* **Problem requirements**:
Your copy should hold only the lines from the one with "Заборы из профильной трубы" to the one with "SEPTUAGINT (LXX)", both included, each exactly as it stands below, with no pictures.

* **Extracted material**:
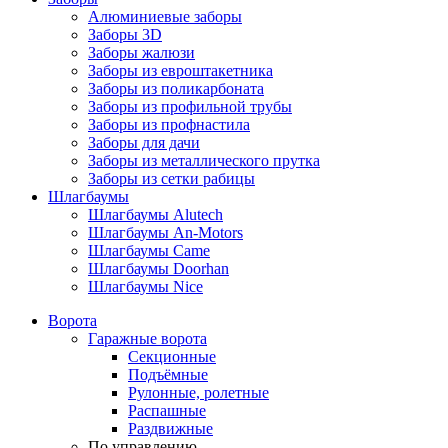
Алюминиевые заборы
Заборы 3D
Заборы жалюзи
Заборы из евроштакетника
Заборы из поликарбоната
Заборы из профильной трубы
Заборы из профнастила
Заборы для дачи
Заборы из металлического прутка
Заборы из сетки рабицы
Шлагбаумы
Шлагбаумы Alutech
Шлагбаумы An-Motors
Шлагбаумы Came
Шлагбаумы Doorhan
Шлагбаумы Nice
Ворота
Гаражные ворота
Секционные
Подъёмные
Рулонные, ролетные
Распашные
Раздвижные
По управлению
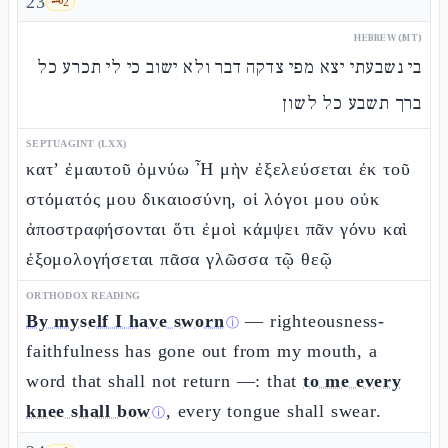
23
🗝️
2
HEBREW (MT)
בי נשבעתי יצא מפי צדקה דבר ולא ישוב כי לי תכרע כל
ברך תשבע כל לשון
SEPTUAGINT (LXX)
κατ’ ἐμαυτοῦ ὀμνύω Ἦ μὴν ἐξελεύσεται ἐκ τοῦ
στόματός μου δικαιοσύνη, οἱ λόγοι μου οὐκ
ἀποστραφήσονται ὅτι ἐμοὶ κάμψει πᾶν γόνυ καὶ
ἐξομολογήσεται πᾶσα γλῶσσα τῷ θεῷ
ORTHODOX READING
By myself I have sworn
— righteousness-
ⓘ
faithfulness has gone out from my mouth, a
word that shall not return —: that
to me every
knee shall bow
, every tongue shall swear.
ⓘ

---

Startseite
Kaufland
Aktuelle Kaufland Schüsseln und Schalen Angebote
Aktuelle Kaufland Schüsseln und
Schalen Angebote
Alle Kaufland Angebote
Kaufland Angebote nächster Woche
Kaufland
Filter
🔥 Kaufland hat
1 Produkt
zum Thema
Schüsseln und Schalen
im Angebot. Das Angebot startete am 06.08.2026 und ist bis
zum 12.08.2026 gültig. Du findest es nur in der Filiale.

...

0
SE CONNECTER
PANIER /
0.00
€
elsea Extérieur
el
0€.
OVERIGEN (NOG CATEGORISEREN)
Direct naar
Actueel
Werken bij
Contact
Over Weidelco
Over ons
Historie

* **Exercise output**:
Заборы из профильной трубы
Заборы из профнастила
Заборы для дачи
Заборы из металлического прутка
Заборы из сетки рабицы
Шлагбаумы
Шлагбаумы Alutech
Шлагбаумы An-Motors
Шлагбаумы Came
Шлагбаумы Doorhan
Шлагбаумы Nice
Ворота
Гаражные ворота
Секционные
Подъёмные
Рулонные, ролетные
Распашные
Раздвижные
По управлению
23
🗝️
2
HEBREW (MT)
בי נשבעתי יצא מפי צדקה דבר ולא ישוב כי לי תכרע כל
ברך תשבע כל לשון
SEPTUAGINT (LXX)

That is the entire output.